■ **How to complete this task**
Only the lines from the line containing "Kegiatan MPLS ini" through the final line of the entries should be printed, exactly as given, with the pictures left out.

■ **Provided records**
########################################
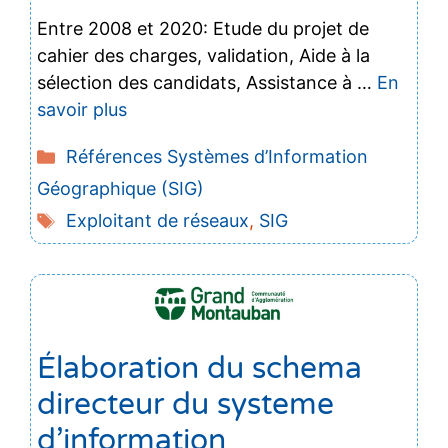
Entre 2008 et 2020: Etude du projet de
cahier des charges, validation, Aide à la
sélection des candidats, Assistance à …
En
savoir plus
Catégories
Références Systèmes d’Information
Géographique (SIG)
Étiquettes
Exploitant de réseaux
,
SIG
Élaboration du schema
directeur du systeme
d’information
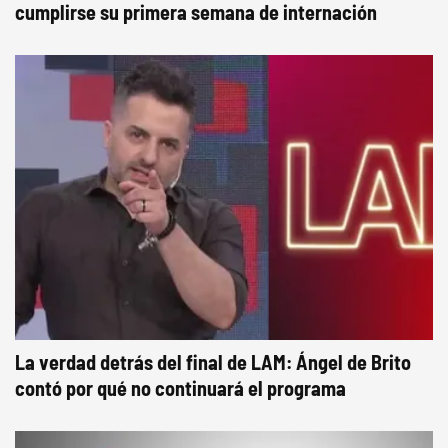
cumplirse su primera semana de internación
La verdad detrás del final de LAM: Ángel de Brito
contó por qué no continuará el programa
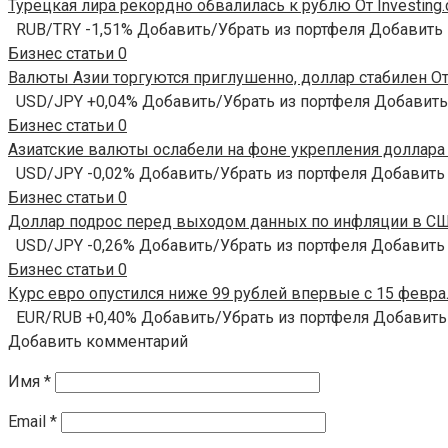
Турецкая лира рекордно обвалилась к рублю От Investing
RUB/TRY -1,51% Добавить/Убрать из портфеля Добавить
Бизнес статьи
0
Валюты Азии торгуются приглушенно, доллар стабилен От 
USD/JPY +0,04% Добавить/Убрать из портфеля Добавить
Бизнес статьи
0
Азиатские валюты ослабели на фоне укрепления доллара О
USD/JPY -0,02% Добавить/Убрать из портфеля Добавить
Бизнес статьи
0
Доллар подрос перед выходом данных по инфляции в США
USD/JPY -0,26% Добавить/Убрать из портфеля Добавить
Бизнес статьи
0
Курс евро опустился ниже 99 рублей впервые с 15 феврал
EUR/RUB +0,40% Добавить/Убрать из портфеля Добавить
Добавить комментарий
Имя
*
Email
*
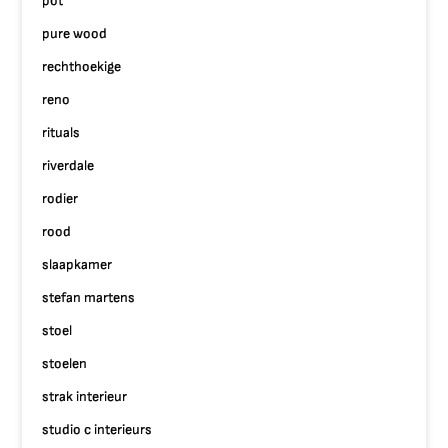
pot
pure wood
rechthoekige
reno
rituals
riverdale
rodier
rood
slaapkamer
stefan martens
stoel
stoelen
strak interieur
studio c interieurs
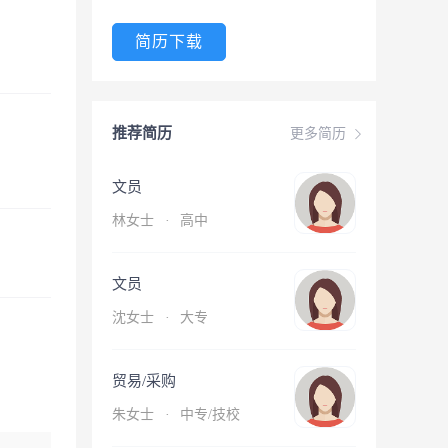
简历下载
推荐简历
更多简历
文员
林女士
·
高中
文员
沈女士
·
大专
贸易/采购
朱女士
·
中专/技校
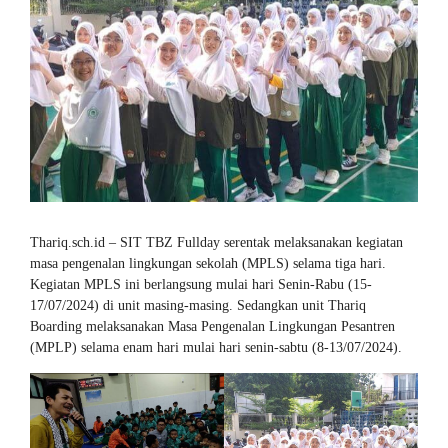
Thariq.sch.id – SIT TBZ Fullday serentak melaksanakan kegiatan
masa pengenalan lingkungan sekolah (MPLS) selama tiga hari.
Kegiatan MPLS ini berlangsung mulai hari Senin-Rabu (15-
17/07/2024) di unit masing-masing. Sedangkan unit Thariq
Boarding melaksanakan Masa Pengenalan Lingkungan Pesantren
(MPLP) selama enam hari mulai hari senin-sabtu (8-13/07/2024).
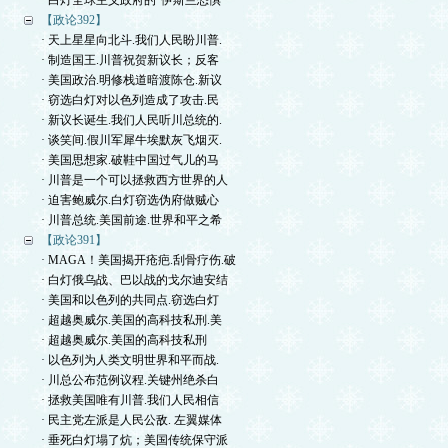
· 白灯全球主义政府的“伊斯兰恐惧
【政论392】
· 天上星星向北斗.我们人民盼川普.
· 制造国王.川普祝贺新议长；反客
· 美国政治.明修栈道暗渡陈仓.新议
· 窃选白灯对以色列造成了攻击.民
· 新议长诞生.我们人民听川总统的.
· 谈笑间.假川军犀牛埃默灰飞烟灭.
· 美国思想家.破鞋中国过气儿的马
· 川普是一个可以拯救西方世界的人
· 迫害鲍威尔.白灯窃选伪府做贼心
· 川普总统.美国前途.世界和平之希
【政论391】
· MAGA！美国揭开疮疤.刮骨疗伤.破
· 白灯俄乌战、巴以战的戈尔迪安结
· 美国和以色列的共同点.窃选白灯
· 超越奥威尔.美国的高科技私刑.美
· 超越奥威尔.美国的高科技私刑
· 以色列为人类文明世界和平而战.
· 川总公布范例议程.关键州绝杀白
· 拯救美国唯有川普.我们人民相信
· 民主党左派是人民公敌. 左翼媒体
· 垂死白灯塌了炕；美国传统保守派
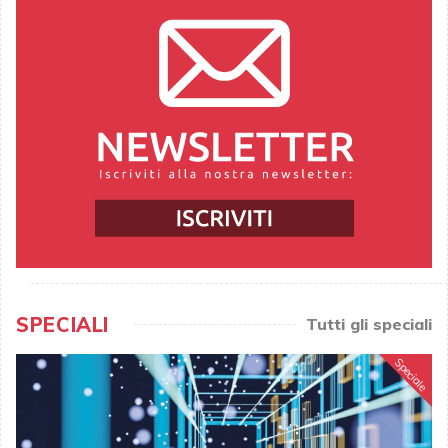
SPECIALI
Tutti gli speciali
Speciale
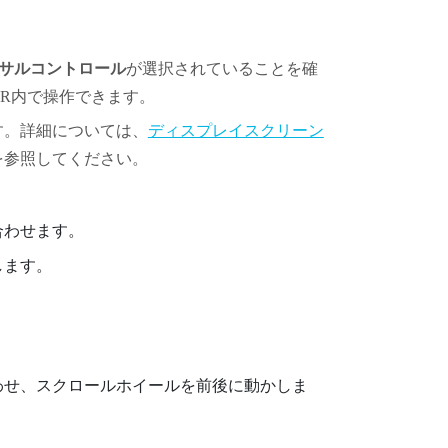
サルコントロール
が選択されていることを確
R内で操作できます。
す。詳細については、
ディスプレイスクリーン
を参照してください。
合わせます。
します。
わせ、スクロールホイールを前後に動かしま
########################################
■ **Solution**
Kegiatan MPLS ini berlangsung mulai hari Senin-Rabu (15-
17/07/2024) di unit masing-masing. Sedangkan unit Thariq
Boarding melaksanakan Masa Pengenalan Lingkungan Pesantren
(MPLP) selama enam hari mulai hari senin-sabtu (8-13/07/2024).
· 白灯全球主义政府的“伊斯兰恐惧
【政论392】
· 天上星星向北斗.我们人民盼川普.
· 制造国王.川普祝贺新议长；反客
· 美国政治.明修栈道暗渡陈仓.新议
· 窃选白灯对以色列造成了攻击.民
· 新议长诞生.我们人民听川总统的.
· 谈笑间.假川军犀牛埃默灰飞烟灭.
· 美国思想家.破鞋中国过气儿的马
· 川普是一个可以拯救西方世界的人
· 迫害鲍威尔.白灯窃选伪府做贼心
· 川普总统.美国前途.世界和平之希
【政论391】
· MAGA！美国揭开疮疤.刮骨疗伤.破
· 白灯俄乌战、巴以战的戈尔迪安结
· 美国和以色列的共同点.窃选白灯
· 超越奥威尔.美国的高科技私刑.美
· 超越奥威尔.美国的高科技私刑
· 以色列为人类文明世界和平而战.
· 川总公布范例议程.关键州绝杀白
· 拯救美国唯有川普.我们人民相信
· 民主党左派是人民公敌. 左翼媒体
· 垂死白灯塌了炕；美国传统保守派
SPECIALI
Tutti gli speciali
Speciale
サルコントロール
が選択されていることを確
R内で操作できます。
す。詳細については、
ディスプレイスクリーン
を参照してください。
合わせます。
します。
わせ、スクロールホイールを前後に動かしま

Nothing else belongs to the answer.